(Available data)
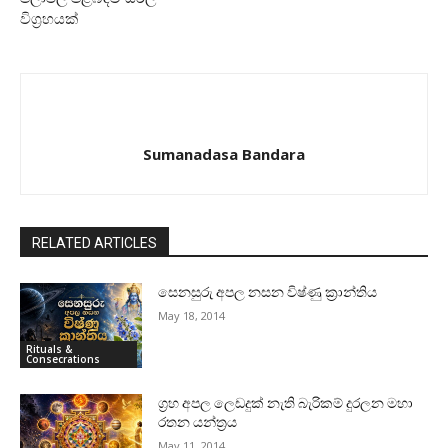
විග්‍රහයක්‌
Sumanadasa Bandara
RELATED ARTICLES
සෙනසුරු අපල නසන විෂ්ණු ක්‍රාන්තිය
May 18, 2014
Rituals &
Consecrations
ග්‍රහ අපල ලෙඩදුක්‌ නැති බැරිකම් දුරලන මහා
රතන යන්ත්‍රය
May 11, 2014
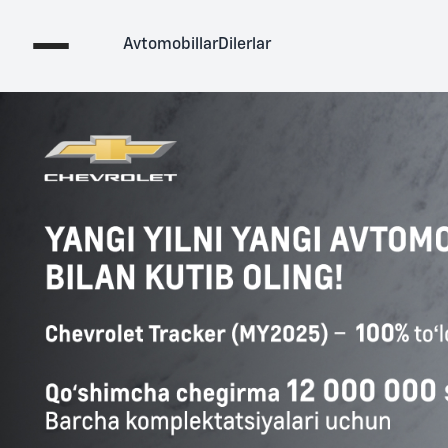
Avtomobillar
Dilerlar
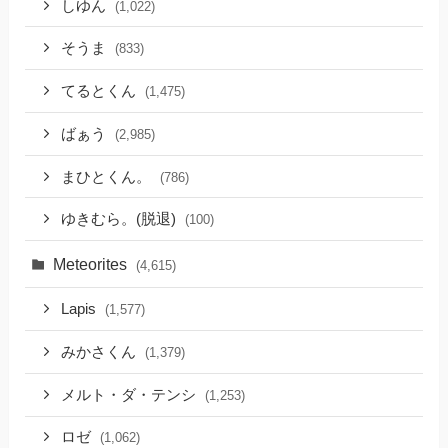
しゆん
(1,022)
そうま
(833)
てるとくん
(1,475)
ばぁう
(2,985)
まひとくん。
(786)
ゆきむら。(脱退)
(100)
Meteorites
(4,615)
Lapis
(1,577)
みかさくん
(1,379)
メルト・ダ・テンシ
(1,253)
ロゼ
(1,062)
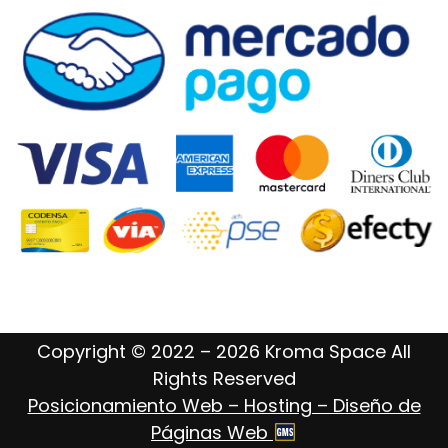
Copyright © 2022 – 2026 Kroma Space All
Rights Reserved
Posicionamiento Web – Hosting – Diseño de
Páginas Web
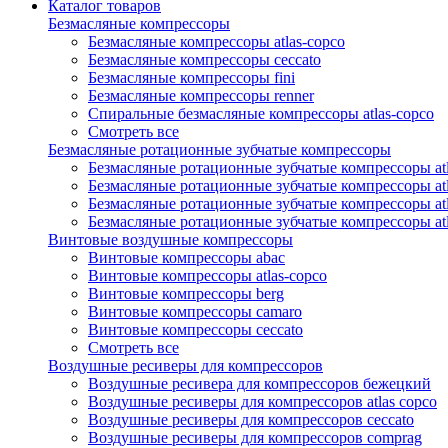
Каталог товаров
Безмасляные компрессоры
Безмасляные компрессоры atlas-copco
Безмасляные компрессоры ceccato
Безмасляные компрессоры fini
Безмасляные компрессоры renner
Спиральные безмасляные компрессоры atlas-copco
Смотреть все
Безмасляные ротационные зубчатые компрессоры
Безмасляные ротационные зубчатые компрессоры atl
Безмасляные ротационные зубчатые компрессоры atl
Безмасляные ротационные зубчатые компрессоры atl
Безмасляные ротационные зубчатые компрессоры at
Винтовые воздушные компрессоры
Винтовые компрессоры abac
Винтовые компрессоры atlas-copco
Винтовые компрессоры berg
Винтовые компрессоры camaro
Винтовые компрессоры ceccato
Смотреть все
Воздушные ресиверы для компрессоров
Воздушные ресивера для компрессоров бежецкий
Воздушные ресиверы для компрессоров atlas copco
Воздушные ресиверы для компрессоров ceccato
Воздушные ресиверы для компрессоров comprag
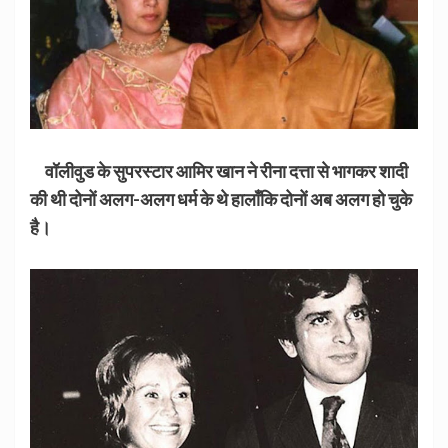
वॉलीवुड के सुपरस्टार आमिर खान ने रीना दत्ता से भागकर शादी
की थी दोनों अलग-अलग धर्म के थे हालाँकि दोनों अब अलग हो चुके
है।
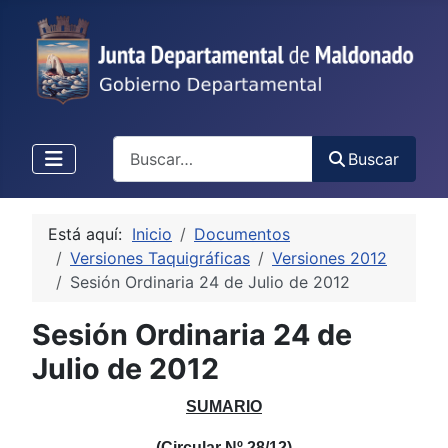
Buscar
Buscar
Está aquí:
Inicio
Documentos
Versiones Taquigráficas
Versiones 2012
Sesión Ordinaria 24 de Julio de 2012
Sesión Ordinaria 24 de
Julio de 2012
SUMARIO
(Circular Nº
28/12)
(End Available data)
(Your instructions):
Every line of the data above should be returned exactly, with the pictures removed.

(Exercise output):
විග්‍රහයක්‌
Sumanadasa Bandara
RELATED ARTICLES
සෙනසුරු අපල නසන විෂ්ණු ක්‍රාන්තිය
May 18, 2014
Rituals &
Consecrations
ග්‍රහ අපල ලෙඩදුක්‌ නැති බැරිකම් දුරලන මහා
රතන යන්ත්‍රය
May 11, 2014
Avtomobillar
Dilerlar
しゆん
(1,022)
そうま
(833)
てるとくん
(1,475)
ばぁう
(2,985)
まひとくん。
(786)
ゆきむら。(脱退)
(100)
Meteorites
(4,615)
Lapis
(1,577)
みかさくん
(1,379)
メルト・ダ・テンシ
(1,253)
ロゼ
(1,062)
Copyright © 2022 – 2026 Kroma Space All
Rights Reserved
Posicionamiento Web – Hosting – Diseño de
Páginas Web
Каталог товаров
Безмасляные компрессоры
Безмасляные компрессоры atlas-copco
Безмасляные компрессоры ceccato
Безмасляные компрессоры fini
Безмасляные компрессоры renner
Спиральные безмасляные компрессоры atlas-copco
Смотреть все
Безмасляные ротационные зубчатые компрессоры
Безмасляные ротационные зубчатые компрессоры atl
Безмасляные ротационные зубчатые компрессоры atl
Безмасляные ротационные зубчатые компрессоры atl
Безмасляные ротационные зубчатые компрессоры at
Винтовые воздушные компрессоры
Винтовые компрессоры abac
Винтовые компрессоры atlas-copco
Винтовые компрессоры berg
Винтовые компрессоры camaro
Винтовые компрессоры ceccato
Смотреть все
Воздушные ресиверы для компрессоров
Воздушные ресивера для компрессоров бежецкий
Воздушные ресиверы для компрессоров atlas copco
Воздушные ресиверы для компрессоров ceccato
Воздушные ресиверы для компрессоров comprag
वॉलीवुड के सुपरस्टार आमिर खान ने रीना दत्ता से भागकर शादी
की थी दोनों अलग-अलग धर्म के थे हालाँकि दोनों अब अलग हो चुके
है।
Buscar
Buscar
Está aquí:
Inicio
Documentos
Versiones Taquigráficas
Versiones 2012
Sesión Ordinaria 24 de Julio de 2012
Sesión Ordinaria 24 de
Julio de 2012
SUMARIO
(Circular Nº
28/12)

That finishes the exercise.